The existing site is composed of two triangular lots that at each end, point to respective directions and view points. By maintaining the path that bisects the site and adding another path reflectively, 4 pockets of building zones are created. Within these 4 pockets, inititally studied at 50'x50' the buildings grow. The sun path which rises from the east and settles to the west dictates the building heights of each, where the southern towers are the lowest and the northern towers are the highest. The positioning of these towers allow for an inner courtyard and pathway between buildings from one side to another. The ground floor would serve for commercial entities and an entryway to the towers providing further support for an urban node connecting different mediums of networks. While the upper levels are spatially defined as residential and private communal spaces.

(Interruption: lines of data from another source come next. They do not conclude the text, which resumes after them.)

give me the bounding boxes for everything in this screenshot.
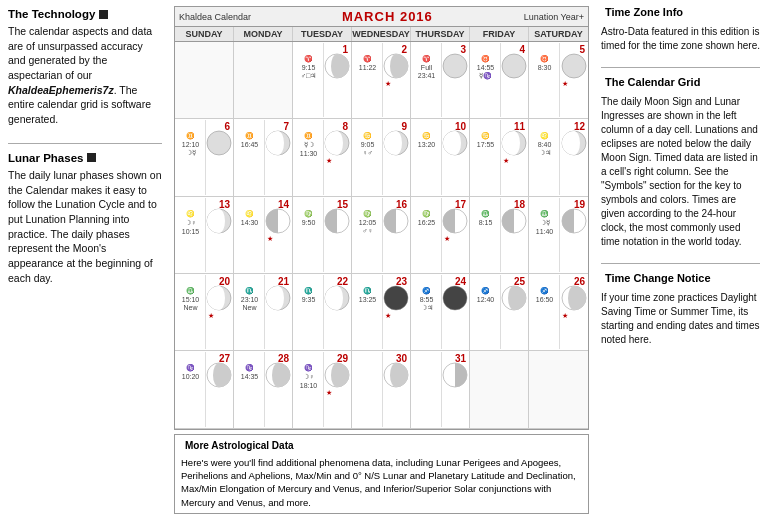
right-column: Time Zone Info Astro-Data featured in th… (593, 0, 768, 520)
table-row: ♈Full23:41 3 (411, 42, 470, 119)
table-row: ♋17:55 11 ★ (470, 119, 529, 196)
day-wednesday: WEDNESDAY (352, 27, 411, 41)
svg-point-2 (443, 54, 467, 78)
table-row: ♉8:30 5 ★ (529, 42, 588, 119)
tz-section-body: Astro-Data featured in this edition is t… (601, 25, 760, 53)
svg-point-23 (443, 286, 467, 310)
tech-body-1: The calendar aspects and data are of uns… (8, 25, 152, 81)
table-row: ♎☽☿11:40 19 (529, 197, 588, 274)
day-saturday: SATURDAY (529, 27, 588, 41)
tc-section-title: Time Change Notice (601, 272, 760, 284)
table-row: ♌☽♀10:15 13 (175, 197, 234, 274)
grid-title-text: The Calendar Grid (605, 76, 700, 88)
table-row: ♈9:15♂□♃ 1 (293, 42, 352, 119)
lunar-title-text: Lunar Phases (8, 152, 83, 164)
more-data-title-text: More Astrological Data (185, 439, 294, 453)
table-row: ♍16:25 17 ★ (411, 197, 470, 274)
main-layout: The Technology The calendar aspects and … (0, 0, 768, 520)
day-thursday: THURSDAY (411, 27, 470, 41)
table-row: ♑14:35 28 (234, 351, 293, 428)
cal-brand-left: Khaldea Calendar (179, 12, 251, 22)
table-row: ♍12:05♂♀ 16 (352, 197, 411, 274)
more-data-section: More Astrological Data Here's were you'l… (174, 434, 589, 514)
lunar-section-body: The daily lunar phases shown on the Cale… (8, 168, 162, 286)
table-row: ♏13:25 23 ★ (352, 274, 411, 351)
right-divider-1 (601, 67, 760, 68)
table-row: ♈11:22 2 ★ (352, 42, 411, 119)
calendar-container: Khaldea Calendar MARCH 2016 Lunation Yea… (174, 6, 589, 430)
left-column: The Technology The calendar aspects and … (0, 0, 170, 520)
more-data-title: More Astrological Data (181, 439, 582, 453)
calendar-header: Khaldea Calendar MARCH 2016 Lunation Yea… (175, 7, 588, 27)
day-sunday: SUNDAY (175, 27, 234, 41)
lunar-sq-icon (87, 153, 96, 162)
table-row: ♋9:05♀♂ 9 (352, 119, 411, 196)
tech-title-text: The Technology (8, 8, 95, 20)
table-row: ♑10:20 27 (175, 351, 234, 428)
table-row (234, 42, 293, 119)
tc-title-text: Time Change Notice (605, 272, 711, 284)
table-row (175, 42, 234, 119)
svg-point-3 (502, 54, 526, 78)
table-row: ♎8:15 18 (470, 197, 529, 274)
table-row: ♐16:50 26 ★ (529, 274, 588, 351)
left-divider (8, 143, 162, 144)
table-row: ♉14:55☿♑ 4 (470, 42, 529, 119)
table-row: ♐8:55☽♃ 24 (411, 274, 470, 351)
svg-point-4 (562, 54, 586, 78)
day-monday: MONDAY (234, 27, 293, 41)
cal-title: MARCH 2016 (342, 9, 433, 24)
table-row: ♎15:10New 20 ★ (175, 274, 234, 351)
table-row (529, 351, 588, 428)
table-row (470, 351, 529, 428)
tech-section-body: The calendar aspects and data are of uns… (8, 24, 162, 127)
tz-section-title: Time Zone Info (601, 6, 760, 18)
table-row: ♊12:10☽☿ 6 (175, 119, 234, 196)
tc-section-body: If your time zone practices Daylight Sav… (601, 291, 760, 347)
table-row: ♋13:20 10 (411, 119, 470, 196)
table-row: 30 (352, 351, 411, 428)
right-divider-2 (601, 263, 760, 264)
tech-brand: KhaldeaEphemeris7z (8, 84, 114, 96)
table-row: ♐12:40 25 (470, 274, 529, 351)
tz-title-text: Time Zone Info (605, 6, 683, 18)
grid-section-body: The daily Moon Sign and Lunar Ingresses … (601, 95, 760, 249)
tech-sq-icon (99, 10, 108, 19)
more-data-body: Here's were you'll find additional pheno… (181, 456, 582, 509)
table-row: 31 (411, 351, 470, 428)
table-row: ♊☿☽11:30 8 ★ (293, 119, 352, 196)
cal-brand-right: Lunation Year+ (524, 12, 584, 22)
table-row: ♌14:30 14 ★ (234, 197, 293, 274)
lunar-section-title: Lunar Phases (8, 152, 162, 164)
calendar-grid: ♈9:15♂□♃ 1 ♈11:2 (175, 42, 588, 429)
day-tuesday: TUESDAY (293, 27, 352, 41)
table-row: ♏9:35 22 (293, 274, 352, 351)
table-row: ♍9:50 15 (293, 197, 352, 274)
calendar-days-header: SUNDAY MONDAY TUESDAY WEDNESDAY THURSDAY… (175, 27, 588, 42)
svg-point-5 (207, 131, 231, 155)
table-row: ♊16:45 7 (234, 119, 293, 196)
table-row: ♌8:40☽♃ 12 (529, 119, 588, 196)
svg-point-22 (384, 286, 408, 310)
grid-section-title: The Calendar Grid (601, 76, 760, 88)
tech-section-title: The Technology (8, 8, 162, 20)
table-row: ♑☽♀18:10 29 ★ (293, 351, 352, 428)
center-column: Khaldea Calendar MARCH 2016 Lunation Yea… (170, 0, 593, 520)
table-row: ♏23:10New 21 (234, 274, 293, 351)
day-friday: FRIDAY (470, 27, 529, 41)
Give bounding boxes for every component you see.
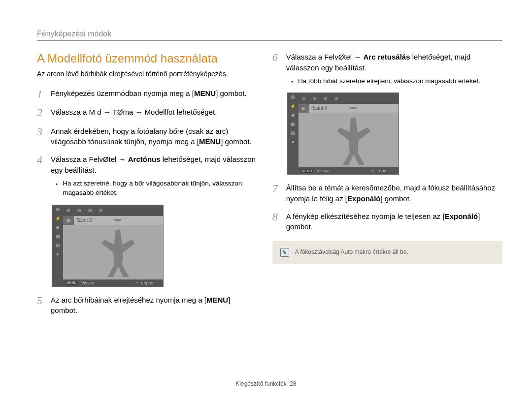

Considering the building tower of mass housing, typically the platform slab building, the form and mass of the tower was disrupted by shifting and rotating plates along the core of each building. What these shifts allowed was the development of terraces and an interesting play with sun and shade, providing interior quality to an exterior space, enhancing the idea of communal living for an urban vertical village. As the project develops, materials are chosen to represent the functional space of the interior through the exterior. Glass for visual transparency, perforated metal panels for more intimate private spaces and frosted glass for a luminous space that can present motion to the pedestrian observer. All while giving life to the area and enhancing the influence of the building upon the environment. Furthermore, the play on slabs and rotational shifts created a moment of connection between the towers, which gave birth to the notion of linkage and allowed for the bridges.
The bridges would hold amenity spaces for the towers. A cultural center provides the social responsibility of the community to develop in the arts, as an elevated bridge allows for a spectacle for pedestrians to be inspired by the creative and educational activities taking place. These activities not only inspire the surrounding area but empowers the idea of diligence. At an upper level, a proposed gym is designed on the bridges to link the much taller northern buildings, where residents can practice healthy living and excercise activities. Finally, at the highest level is a swimming pool with a bar, lounging area, cigar room, sauna and billiards space for private residents to engage in with magnificent views over Staten Island, towards Manhattan and Brooklyn.
These amenities are to bring in a surplus, stimulating an economic vitality for the neighborhood, while at the same time enhancing the conglomeration of different social classes in one environment. In all, Linkage, serves as an architecture and urbanism for housing creating a network of classes to coincide and live with each other for the betterment and progress of the area.